Large language models (LLMs) have shown remarkable capabilities in various natural language tasks and are increasingly being applied in healthcare domains. This work demonstrates a new LLM-powered disease risk assessment approach via streaming human-AI conversation, eliminating the need for programming required by traditional machine learning approaches. In a COVID-19 severity risk assessment case study, we fine-tune pre-trained generative LLMs (e.g., Llama2-7b and Flan-t5-xl) using a few shots of natural language examples, comparing their performance with traditional classifiers (i.e., Logistic Regression, XGBoost, Random Forest) that are trained de novo using tabular data across various experimental settings. We develop a mobile application that uses these fine-tuned LLMs as its generative AI (GenAI) core to facilitate real-time interaction between clinicians and patients, providing no-code risk assessment through conversational interfaces. This integration not only allows for the use of streaming Questions and Answers (QA) as inputs but also offers personalized feature importance analysis derived from the LLM's attention layers, enhancing the interpretability of risk assessments. By achieving high Area Under the Curve (AUC) scores with a limited number of fine-tuning samples, our results demonstrate the potential of generative LLMs to outperform discriminative classification methods in low-data regimes, highlighting their real-world adaptability and effectiveness. This work aims to fill the existing gap in leveraging generative LLMs for interactive no-code risk assessment and to encourage further research in this emerging field.
Paper Structure (20 sections, 2 equations, 5 figures, 1 table)

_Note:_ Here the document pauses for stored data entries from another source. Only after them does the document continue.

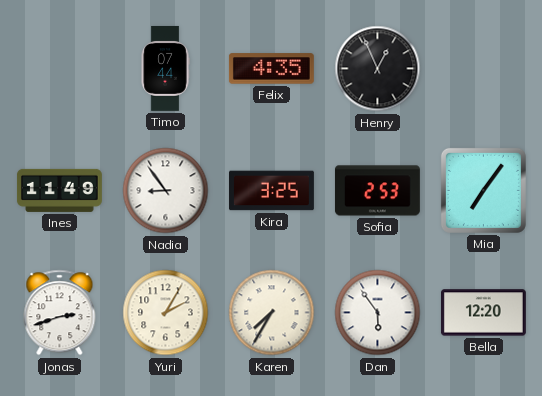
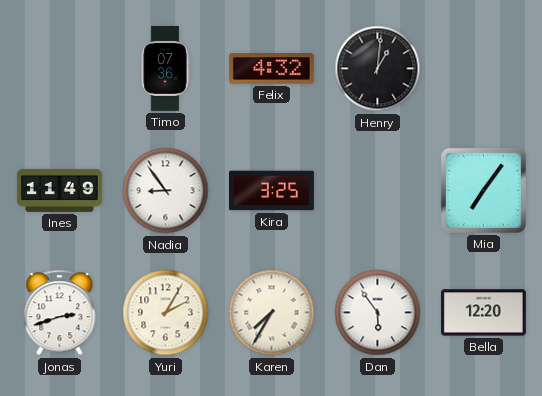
Timo: 07:44 -> 07:36
Felix: 4:35 -> 4:32
Henry: 12:56 -> 1:01
Sofia: 2:53 -> none
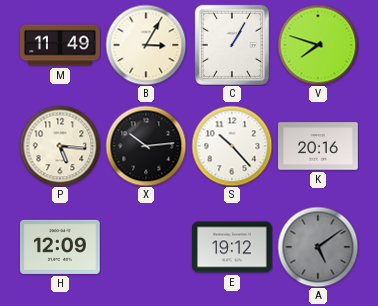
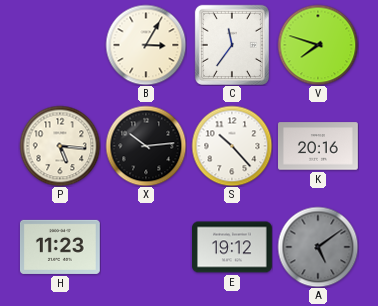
M: 11:49 -> none
C: 1:05 -> 11:36
H: 12:09 -> 11:23
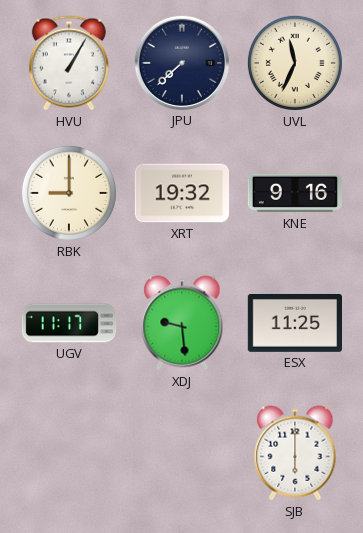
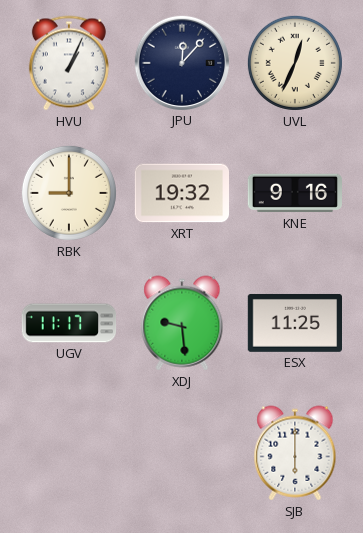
HVU: 1:05 -> 1:04
JPU: 7:38 -> 12:07
UVL: 11:34 -> 12:34
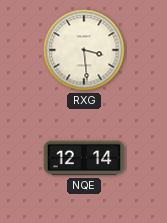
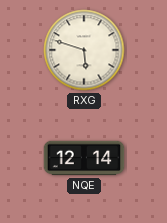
RXG: 3:29 -> 5:48
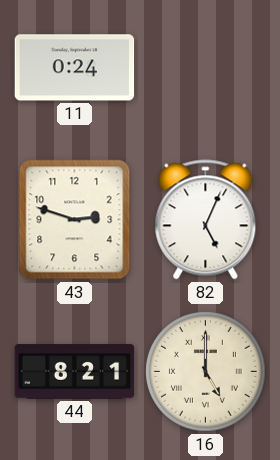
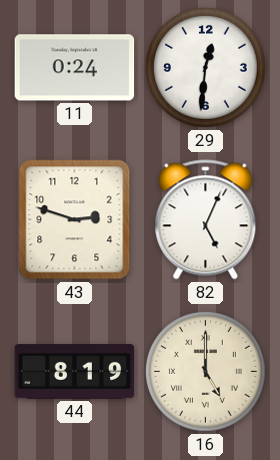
29: none -> 12:31
44: 8:21 -> 8:19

This paper contains 20 sections, 2 equations, 5 figures, 1 table.

Figures (5)

  • Figure 1: A comparison between LLM-based conversational AI (Conv-AI) and traditional machine learning methods for disease risk assessment. The Conv-AI leverages pretrained models that require only very few-shot fine-tuning, can handle unstructured textual data, provide real-time feature importance for each risk assessment it provides, and offer transferability with zero to very few-shots for new risk assessment tasks. In contrast, traditional machine learning methods require large datasets for de novo training, process structured data, rely on extra computational steps for instance-specific post-hoc feature importance (e.g., SHAP), and need retraining for each new task.
  • Figure 2: Workflow for few-shot COVID-19 severity risk assessment using generative LLMs with different serialization techniques. The top section, labeled Backend - System Developer, shows the fine-tuning phase where a few-shot sample of patient data, serialized via List and Text Templates, is used to fine-tune the LLMs. This backend process includes the creation of prompts and corresponding labels for model fine-tuning. The bottom section, labeled Frontend - User, illustrates how a conversational chatbot interacts with users through our application to gather responses via streaming QAs. These responses are analyzed by the fine-tuned LLM in real-time, providing risk assessments and highlighting the top attributing features that explain the model’s risk assessment.
  • Figure 3: Normalized attention scores from LLaMA2-7b in the 32-shot setting, showing feature importance for two test cases, one positive (yes) and one negative (no), simultaneously with the risk assessment.
  • Figure 4: Overview of our mobile application design, showcasing patient data collection, real-time risk assessment using LLMs, and clinician review interface.
  • Figure 5: Average AUC in 2-shot setting over five different seeds. The left panel shows results using the List Serialization (-L) approach, while the right panel shows results using the Text Serialization (-T) approach.